▸ **AIM OF THE EXERCISE**
The exercise asks you to copy every line below in which "Jillian" appears.

Page-level text extractions:
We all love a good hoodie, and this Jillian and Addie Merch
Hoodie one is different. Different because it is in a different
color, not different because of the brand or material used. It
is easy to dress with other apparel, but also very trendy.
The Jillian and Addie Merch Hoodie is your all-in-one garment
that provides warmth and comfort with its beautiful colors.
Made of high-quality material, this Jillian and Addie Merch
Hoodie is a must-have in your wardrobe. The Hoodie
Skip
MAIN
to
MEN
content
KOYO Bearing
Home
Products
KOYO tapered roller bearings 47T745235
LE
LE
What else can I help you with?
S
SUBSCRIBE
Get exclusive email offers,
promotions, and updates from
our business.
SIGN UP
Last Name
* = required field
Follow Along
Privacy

--

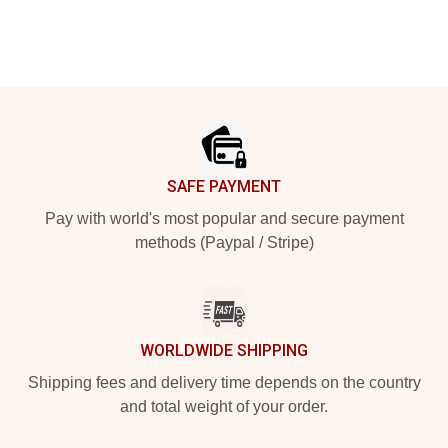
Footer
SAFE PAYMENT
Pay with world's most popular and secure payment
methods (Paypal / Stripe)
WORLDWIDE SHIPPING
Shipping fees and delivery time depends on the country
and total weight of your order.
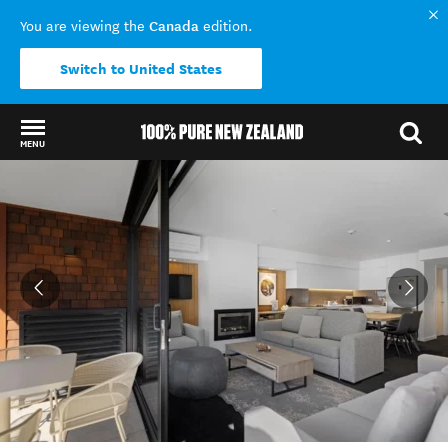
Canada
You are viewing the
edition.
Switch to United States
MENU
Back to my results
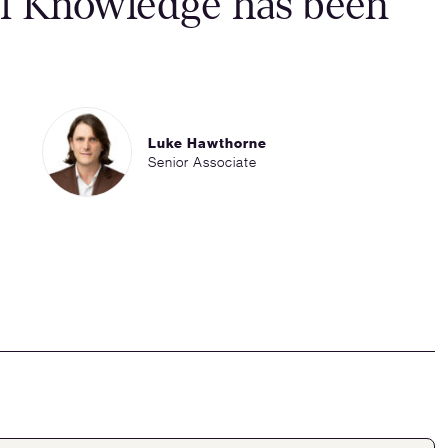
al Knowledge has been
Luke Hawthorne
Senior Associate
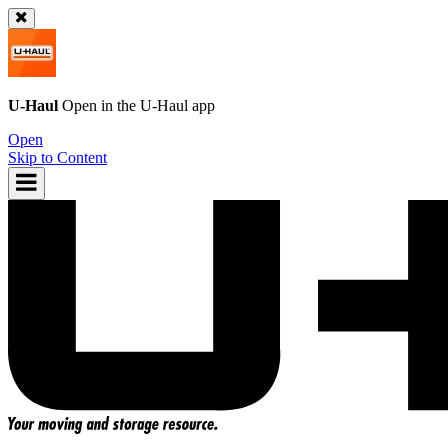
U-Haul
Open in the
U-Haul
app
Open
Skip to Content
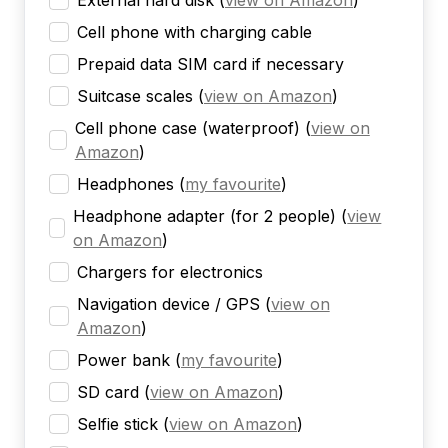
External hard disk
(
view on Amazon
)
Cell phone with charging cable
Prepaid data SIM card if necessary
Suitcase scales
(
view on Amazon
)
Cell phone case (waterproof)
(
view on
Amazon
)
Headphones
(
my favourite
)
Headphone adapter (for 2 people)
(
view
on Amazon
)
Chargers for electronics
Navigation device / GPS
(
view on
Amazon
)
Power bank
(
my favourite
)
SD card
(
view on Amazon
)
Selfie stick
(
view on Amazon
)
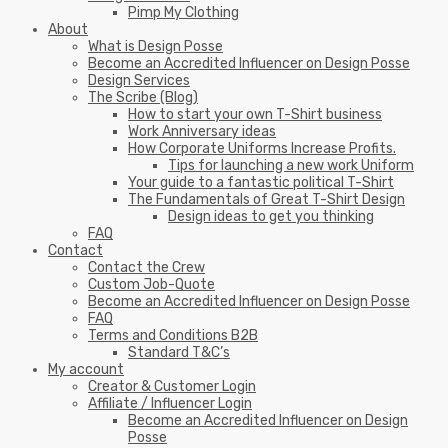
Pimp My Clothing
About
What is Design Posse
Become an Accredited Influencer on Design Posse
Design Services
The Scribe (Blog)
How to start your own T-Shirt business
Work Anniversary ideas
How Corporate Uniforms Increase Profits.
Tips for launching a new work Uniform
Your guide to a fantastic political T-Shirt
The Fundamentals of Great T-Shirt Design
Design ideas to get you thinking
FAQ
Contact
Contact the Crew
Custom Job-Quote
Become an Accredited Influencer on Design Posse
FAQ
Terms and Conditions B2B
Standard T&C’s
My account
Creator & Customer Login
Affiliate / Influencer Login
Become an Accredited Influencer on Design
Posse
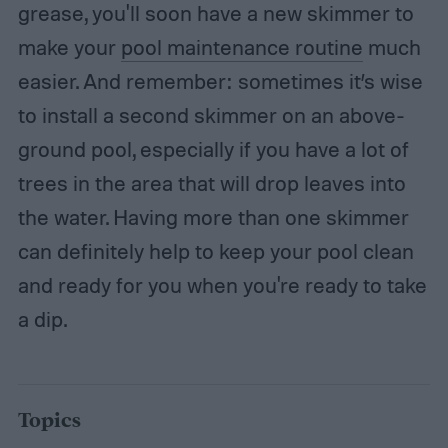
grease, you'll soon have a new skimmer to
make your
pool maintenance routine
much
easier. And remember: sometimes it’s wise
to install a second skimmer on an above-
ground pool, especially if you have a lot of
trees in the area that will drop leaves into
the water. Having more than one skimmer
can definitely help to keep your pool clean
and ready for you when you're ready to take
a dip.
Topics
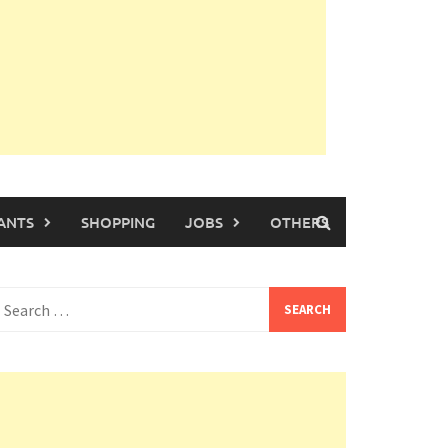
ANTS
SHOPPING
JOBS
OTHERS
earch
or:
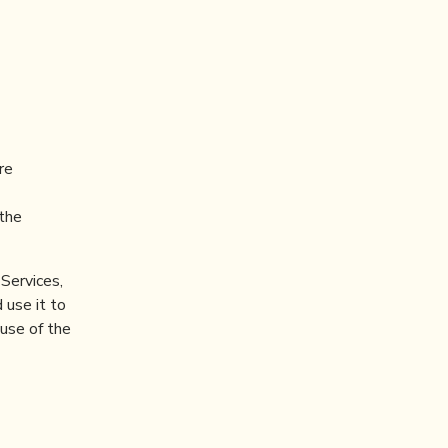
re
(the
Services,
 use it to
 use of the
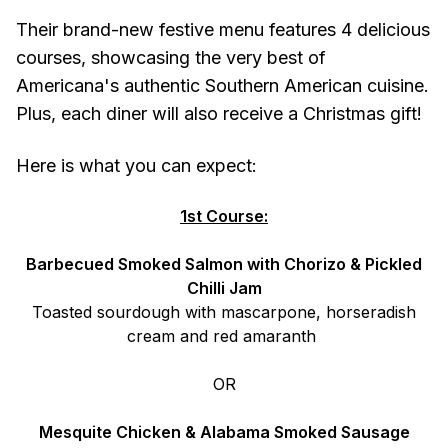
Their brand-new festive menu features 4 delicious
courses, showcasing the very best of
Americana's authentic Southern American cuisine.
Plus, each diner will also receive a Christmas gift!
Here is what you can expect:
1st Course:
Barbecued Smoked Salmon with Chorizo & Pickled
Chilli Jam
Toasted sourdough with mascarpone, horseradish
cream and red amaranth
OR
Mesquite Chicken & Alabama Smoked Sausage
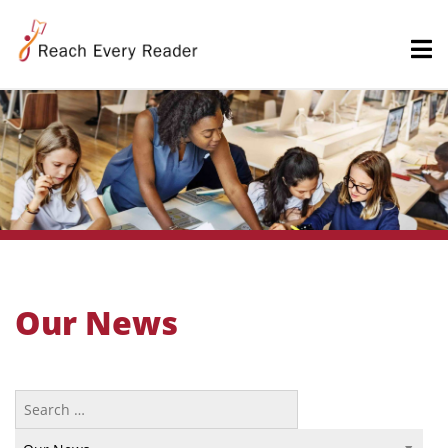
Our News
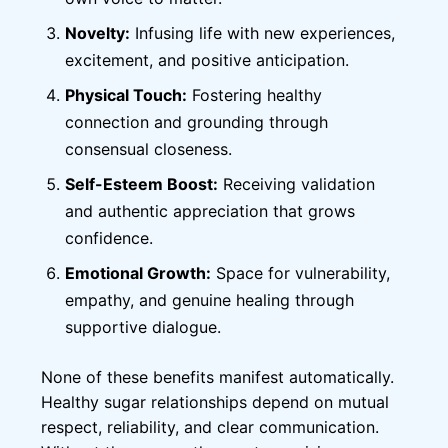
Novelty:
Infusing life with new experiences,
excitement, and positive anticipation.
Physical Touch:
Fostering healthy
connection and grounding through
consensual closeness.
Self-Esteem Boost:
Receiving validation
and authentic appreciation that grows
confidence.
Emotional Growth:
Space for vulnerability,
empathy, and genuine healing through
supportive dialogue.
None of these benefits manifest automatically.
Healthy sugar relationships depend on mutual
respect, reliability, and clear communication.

▸ **FINISHED TASK**
We all love a good hoodie, and this Jillian and Addie Merch
The Jillian and Addie Merch Hoodie is your all-in-one garment
Made of high-quality material, this Jillian and Addie Merch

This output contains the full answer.